La publication des décisions du directeur de l’Afssaps au Journal officiel du 26/12/08 suivant un simulacre de concertation avec tous les acteurs de la profession dentaire, a mis le feu aux poudres ! Cette réglementation se révèle inapplicable avec un coût et une périodicité totalement irréalistes qui ne peuvent que susciter refus. Face à ce diktat, la CNSD dit  : Non à une réglementation exonérant les installateurs «agréés» et les fabricants de matériels de toute obligation et responsabilisation, dégagés par cette directive d’une obligation de qualité et de pérennité des matériels...et encore non à une réglementation mise en place sans évaluation des matériels et des coûts ; de surcroît coûteuse, chronophage, reposant uniquement sur le chirurgien-dentiste sans la contrepartie de la revalorisation d’une lettre-clé bloquée depuis 12 ans.

http://www.cnsd.fr/

 

La FSPF dessine les contours du pharmacien de demain

À l'occasion du débat sur le projet de loi HPST la définition même des missions des pharmaciens risque d'être modifiée. La FSPF souhaite que le texte final permettre à tous les acteurs du système de santé de développer de nouvelles coopérations et de pouvoir, au sein de structures dédiées, se rencontrer et apprendre à travailler plus ensemble.

La FSPF attend du débat parlementaire qu’il fasse émerger un schéma précis de l’organisation des soins, et qu’il impulse les changements dont notre pays a éminemment besoin pour regagner l’excellence, d’assurer l’égalité des soins sur l’ensemble du territoire, et nouer de nouvelles coopérations entre professionnels de santé, pour le plus grand bénéfice des patients.

La fédération soutient l'idée de la désignation, par le patient chronique, d’un pharmacien d’officine qui serait chargé de son suivi particulier et de son accompagnement, selon une procédure strictement définie par les autorités de santé, et en collaboration étroite avec le médecin traitant.

http://www.fspf.fr/

   

Salaires minima : Accord salarial entre le Leem et quatre organisations syndicales

Le Leem et les organisations syndicales de salariés CFTC, CFDT, FO et SNPADVM se sont déclarés signataires de l’accord collectif négocié le 30 janvier dernier, portant sur la revalorisation des salaires minima conventionnels à compter du 1er février 2009.

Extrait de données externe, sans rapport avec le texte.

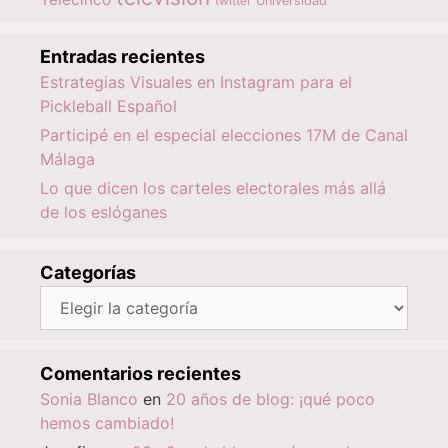
twitter
Universidad
Entradas recientes
Estrategias Visuales en Instagram para el
Pickleball Español
Participé en el especial elecciones 17M de Canal
Málaga
Lo que dicen los carteles electorales más allá
de los eslóganes
Categorías
Categorías
Comentarios recientes
Sonia Blanco
en
20 años de blog: ¡qué poco
hemos cambiado!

Cet accord revalorise la valeur constante de + 2,2% et la valeur du point de + 2%.

Cette revalorisation différenciée de la valeur constante et de la valeur du point permet une augmentation plus importante des premiers niveaux de classification. Le 1er niveau de classification augmente de + 2,2% à 1342,21 euros et garde ainsi une différence de + 1,60% avec le SMIC.

Il est également convenu qu’une rencontre aurait lieu au cours du 3ème trimestre 2009, afin d’examiner la situation des salaires minima conventionnels, au regard du contexte économique.

Cet accord est la confirmation de la capacité des partenaires sociaux à dialoguer, de manière constructive, afin d’œuvrer pour un maintien du pouvoir d’achat dans l’industrie pharmaceutique.